# Directions:
If a line in the following entries holds the string "hiện", include it in the tally. State the total and nothing further.

# Recorded data:
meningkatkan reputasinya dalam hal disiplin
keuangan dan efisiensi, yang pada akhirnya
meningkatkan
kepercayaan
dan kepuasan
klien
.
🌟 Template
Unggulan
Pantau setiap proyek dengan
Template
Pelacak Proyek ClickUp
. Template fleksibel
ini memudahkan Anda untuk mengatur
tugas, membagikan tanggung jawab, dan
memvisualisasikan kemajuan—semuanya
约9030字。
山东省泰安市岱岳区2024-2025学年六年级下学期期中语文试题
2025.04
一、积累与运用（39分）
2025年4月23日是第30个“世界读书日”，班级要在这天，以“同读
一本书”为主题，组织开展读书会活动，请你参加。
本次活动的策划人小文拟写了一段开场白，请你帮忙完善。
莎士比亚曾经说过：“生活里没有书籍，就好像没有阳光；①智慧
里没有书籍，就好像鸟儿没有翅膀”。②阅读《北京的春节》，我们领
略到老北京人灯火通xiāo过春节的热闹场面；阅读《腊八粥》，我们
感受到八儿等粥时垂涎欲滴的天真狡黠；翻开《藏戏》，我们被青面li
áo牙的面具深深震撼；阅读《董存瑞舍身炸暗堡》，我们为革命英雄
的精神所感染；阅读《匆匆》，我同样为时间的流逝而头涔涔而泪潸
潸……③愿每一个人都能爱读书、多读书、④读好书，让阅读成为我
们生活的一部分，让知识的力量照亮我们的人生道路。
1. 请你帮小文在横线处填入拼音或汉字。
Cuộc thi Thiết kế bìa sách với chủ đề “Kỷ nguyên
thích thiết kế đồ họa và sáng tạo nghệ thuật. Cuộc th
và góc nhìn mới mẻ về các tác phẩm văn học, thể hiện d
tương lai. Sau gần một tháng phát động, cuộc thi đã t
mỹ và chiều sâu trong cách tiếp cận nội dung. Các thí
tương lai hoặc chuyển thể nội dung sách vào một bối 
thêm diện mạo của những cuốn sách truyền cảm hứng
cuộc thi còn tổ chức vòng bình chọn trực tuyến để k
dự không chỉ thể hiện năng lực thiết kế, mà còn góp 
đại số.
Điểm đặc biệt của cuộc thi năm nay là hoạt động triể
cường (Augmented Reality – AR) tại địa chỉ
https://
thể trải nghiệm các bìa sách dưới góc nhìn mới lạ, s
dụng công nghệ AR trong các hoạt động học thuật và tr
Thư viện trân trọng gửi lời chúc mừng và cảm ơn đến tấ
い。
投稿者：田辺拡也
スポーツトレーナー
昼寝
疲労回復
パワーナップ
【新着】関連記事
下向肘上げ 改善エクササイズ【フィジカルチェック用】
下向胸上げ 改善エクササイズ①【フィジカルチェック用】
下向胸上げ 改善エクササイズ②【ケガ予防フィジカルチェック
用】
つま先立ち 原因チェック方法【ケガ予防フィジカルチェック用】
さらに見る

# Reply to the task:
2